[Extracted page text data]
---+---

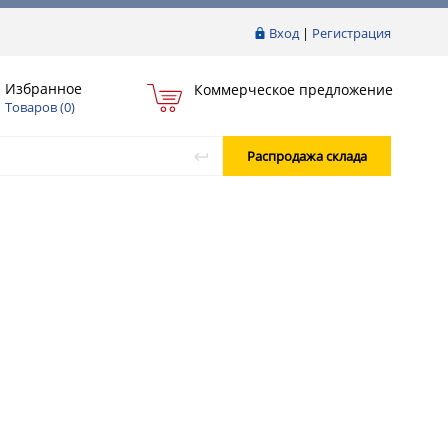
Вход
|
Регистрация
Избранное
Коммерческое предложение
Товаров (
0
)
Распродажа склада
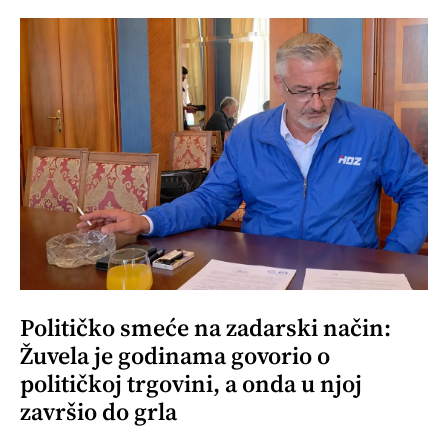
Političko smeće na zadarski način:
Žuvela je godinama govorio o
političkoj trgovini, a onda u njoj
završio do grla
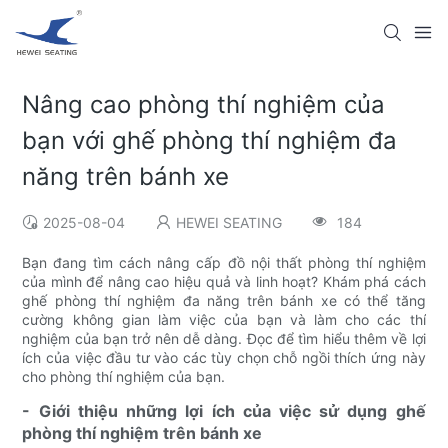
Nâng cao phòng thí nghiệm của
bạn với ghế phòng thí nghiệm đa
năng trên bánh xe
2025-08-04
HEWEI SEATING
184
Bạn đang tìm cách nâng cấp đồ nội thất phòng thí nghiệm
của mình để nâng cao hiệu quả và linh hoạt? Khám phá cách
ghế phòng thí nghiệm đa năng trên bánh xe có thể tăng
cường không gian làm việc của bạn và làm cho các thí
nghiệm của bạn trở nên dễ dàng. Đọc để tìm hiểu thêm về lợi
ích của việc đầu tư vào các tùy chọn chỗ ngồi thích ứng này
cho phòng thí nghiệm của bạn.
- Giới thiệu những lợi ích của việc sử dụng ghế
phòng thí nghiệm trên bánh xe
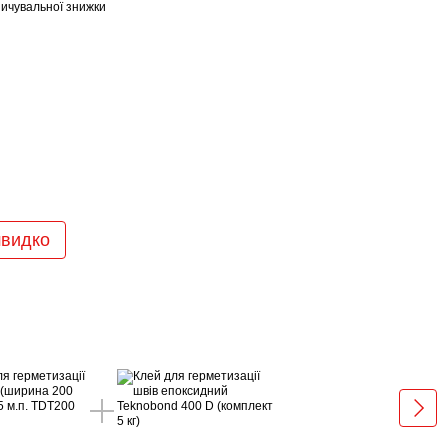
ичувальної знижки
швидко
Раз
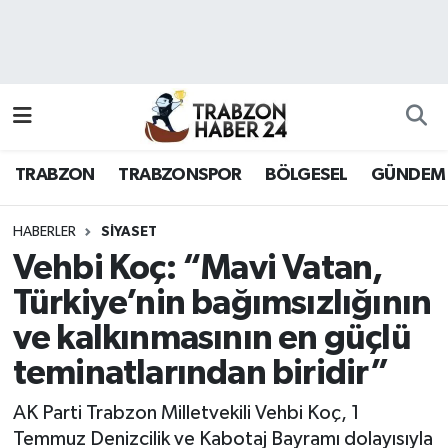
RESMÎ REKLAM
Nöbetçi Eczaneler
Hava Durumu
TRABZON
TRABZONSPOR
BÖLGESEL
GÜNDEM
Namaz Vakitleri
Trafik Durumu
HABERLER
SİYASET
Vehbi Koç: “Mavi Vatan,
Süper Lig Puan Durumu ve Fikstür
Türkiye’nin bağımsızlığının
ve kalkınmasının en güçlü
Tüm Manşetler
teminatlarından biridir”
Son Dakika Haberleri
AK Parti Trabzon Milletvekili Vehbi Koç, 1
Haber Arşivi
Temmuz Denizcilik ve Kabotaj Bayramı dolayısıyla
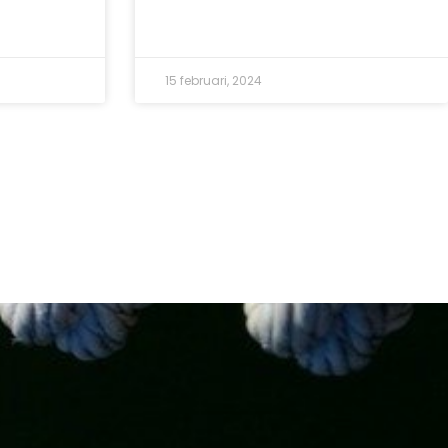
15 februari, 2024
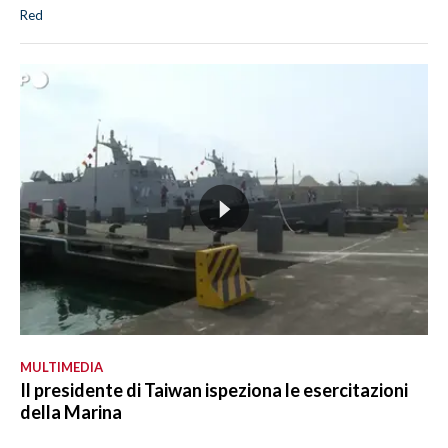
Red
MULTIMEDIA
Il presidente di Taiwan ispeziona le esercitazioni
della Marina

---+---

**What the exercise asks**
Transcribe the records word for word and include no pictures.

**Problem solution**
Вход
|
Регистрация
Избранное
Коммерческое предложение
Товаров (
0
)
Распродажа склада
Političko smeće na zadarski način:
Žuvela je godinama govorio o
političkoj trgovini, a onda u njoj
završio do grla
Nâng cao phòng thí nghiệm của
bạn với ghế phòng thí nghiệm đa
năng trên bánh xe
2025-08-04
HEWEI SEATING
184
Bạn đang tìm cách nâng cấp đồ nội thất phòng thí nghiệm
của mình để nâng cao hiệu quả và linh hoạt? Khám phá cách
ghế phòng thí nghiệm đa năng trên bánh xe có thể tăng
cường không gian làm việc của bạn và làm cho các thí
nghiệm của bạn trở nên dễ dàng. Đọc để tìm hiểu thêm về lợi
ích của việc đầu tư vào các tùy chọn chỗ ngồi thích ứng này
cho phòng thí nghiệm của bạn.
- Giới thiệu những lợi ích của việc sử dụng ghế
phòng thí nghiệm trên bánh xe
ичувальної знижки
швидко
Раз
RESMÎ REKLAM
Nöbetçi Eczaneler
Hava Durumu
TRABZON
TRABZONSPOR
BÖLGESEL
GÜNDEM
Namaz Vakitleri
Trafik Durumu
HABERLER
SİYASET
Vehbi Koç: “Mavi Vatan,
Süper Lig Puan Durumu ve Fikstür
Türkiye’nin bağımsızlığının
ve kalkınmasının en güçlü
Tüm Manşetler
teminatlarından biridir”
Son Dakika Haberleri
AK Parti Trabzon Milletvekili Vehbi Koç, 1
Haber Arşivi
Temmuz Denizcilik ve Kabotaj Bayramı dolayısıyla
15 februari, 2024
Red
MULTIMEDIA
Il presidente di Taiwan ispeziona le esercitazioni
della Marina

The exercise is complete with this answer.